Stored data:
____________________

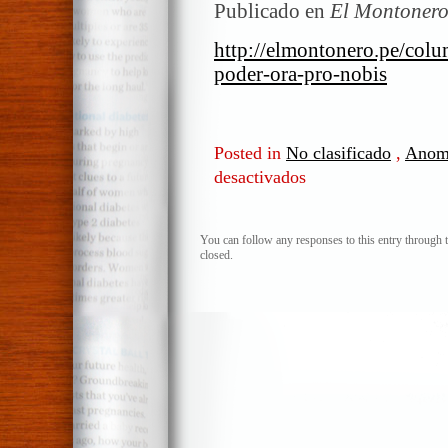
Publicado en
El Montonero
http://elmontonero.pe/colu
poder-ora-pro-nobis
Posted in
No clasificado
,
Anom
desactivados
en
César
Acuña
o
You can follow any responses to this entry through 
closed.
la
anomia
al
poder.
Ora
pro
nobis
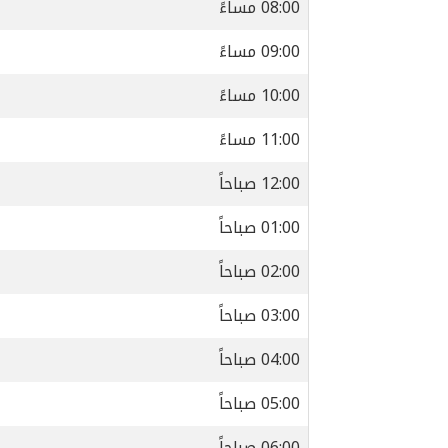
08:00 مساءً
09:00 مساءً
10:00 مساءً
11:00 مساءً
12:00 صباحاً
01:00 صباحاً
02:00 صباحاً
03:00 صباحاً
04:00 صباحاً
05:00 صباحاً
06:00 صباحاً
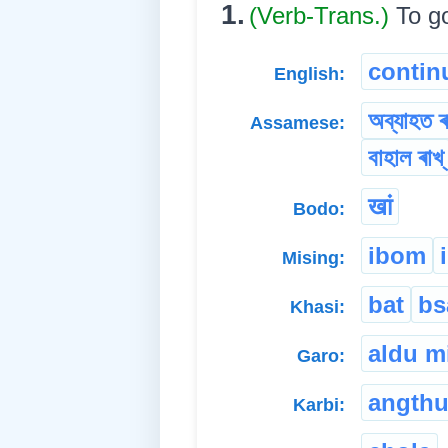
1.
(Verb-Trans.)
To go
contin
English:
অব্যাহত ৰা
Assamese:
বাহাল ৰাখ্
खां
Bodo:
ibom
Mising:
bat
bs
Khasi:
aldu m
Garo:
angth
Karbi:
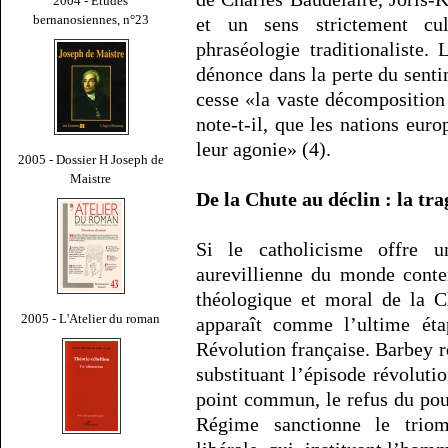
2004 - Études
bernanosiennes, n°23
et un sens strictement cul
phraséologie traditionaliste.
dénonce dans la perte du senti
cesse «la vaste décomposition
note-t-il, que les nations eu
leur agonie» (4).
2005 - Dossier H Joseph de
Maistre
De la Chute au déclin : la tr
Si le catholicisme offre u
aurevillienne du monde conte
théologique et moral de la C
2005 - L'Atelier du roman
apparaît comme l’ultime ét
Révolution française. Barbey ré
substituant l’épisode révolut
point commun, le refus du pou
Régime sanctionne le triomp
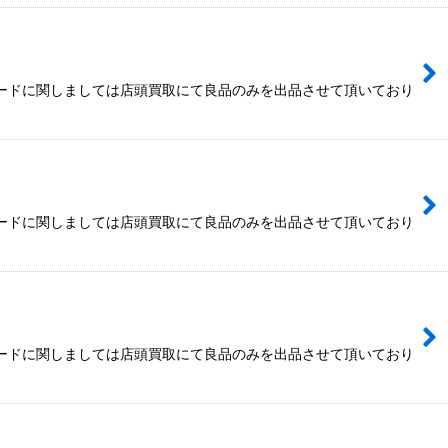
カードに関しましては店頭買取にて良品のみを出品させて頂いており
カードに関しましては店頭買取にて良品のみを出品させて頂いており
カードに関しましては店頭買取にて良品のみを出品させて頂いており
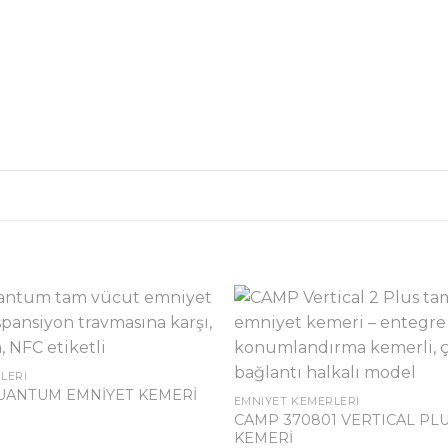
LERI
QUANTUM EMNİYET KEMERİ
EMNIYET KEMERLERI
CAMP 370801 VERTICAL PL
KEMERİ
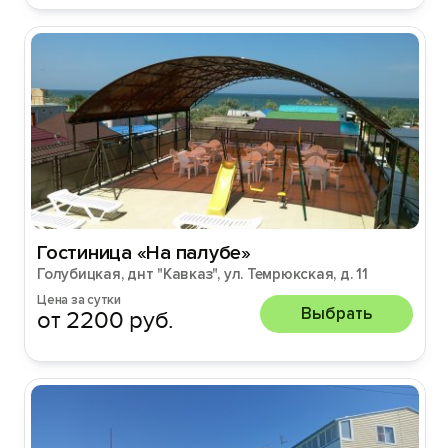
Гостиница «На палубе»
Голубицкая, днт "Кавказ", ул. Темрюкская, д. 11
Цена за сутки
Выбрать
от 2200 руб.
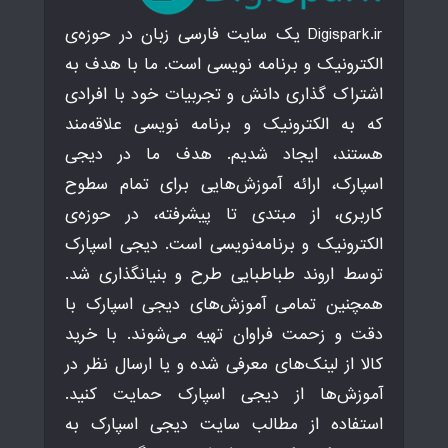
Digispark.ir یک سایت فارسی زبان در حوزه‌ی
الکترونیک و برنامه نویسی است. ما با هدف به
اشتراک گذاری دانش و تجربیات خود با افرادی
که به الکترونیک و برنامه نویسی علاقه‌مند
هستند، ایجاد شدیم. هدف ما در دیجی
اسپارک، ارائه آموزش‌هایی برای تمام سطوح
کاربری، از مبتدی تا پیشرفته، در حوزه‌ی
الکترونیک و برنامه‌نویسی است. دیجی اسپارک
توسط اروند طباطبایی طرح و بنیانگذاری شد.
همچنین تمامی آموزش‌های دیجی اسپارک با
دقت و زحمت فراوان تهیه می‌شوند. با خرید
کالا از لینک‌های معرفی شده و یا ارسال نظر در
آموزش‌ها از دیجی اسپارک حمایت کنید.
استفاده از مطالب سایت دیجی اسپارک به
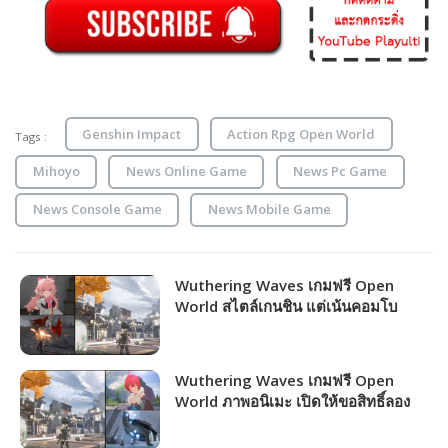
Genshin Impact
Action Rpg Open World
Tags :
Mihoyo
News Online Game
News Pc Game
News Console Game
News Mobile Game
Wuthering Waves เกมฟรี Open
World สไตล์เกนชิน แต่เน้นคอมโบ
มันส์ๆ แจ้งวันเปิดให้บริการ!!!
Wuthering Waves เกมฟรี Open
World ภาพอนิเมะ เปิดให้ขอสิทธิ์ลอง
เล่นรอบ 2 แล้ว!!!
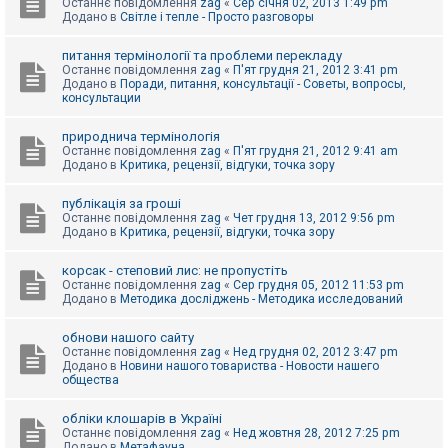
Останнє повідомлення
zag
«
Сер січня 02, 2013 1:49 pm
Додано в
Світле і тепле - Просто разговоры
питання термінології та проблеми перекладу
Останнє повідомлення
zag
«
П'ят грудня 21, 2012 3:41 pm
Додано в
Поради, питання, консультації - Советы, вопросы,
консультации
природнича термінологія
Останнє повідомлення
zag
«
П'ят грудня 21, 2012 9:41 am
Додано в
Критика, рецензії, відгуки, точка зору
публікація за гроші
Останнє повідомлення
zag
«
Чет грудня 13, 2012 9:56 pm
Додано в
Критика, рецензії, відгуки, точка зору
корсак - степовий лис: не пропустіть
Останнє повідомлення
zag
«
Сер грудня 05, 2012 11:53 pm
Додано в
Методика досліджень - Методика исследований
обнови нашого сайту
Останнє повідомлення
zag
«
Нед грудня 02, 2012 3:47 pm
Додано в
Новини нашого товариства - Новости нашего
общества
обліки клошарів в Україні
Останнє повідомлення
zag
«
Нед жовтня 28, 2012 7:25 pm
Додано в
Метафауна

____________________

§ ACTIVITY: Search the records for the word "الکترونیک". Copy every line that has it.

§ WRITTEN RESPONSE:
الکترونیک و برنامه نویسی است. ما با هدف به
که به الکترونیک و برنامه نویسی علاقه‌مند
الکترونیک و برنامه‌نویسی است. دیجی اسپارک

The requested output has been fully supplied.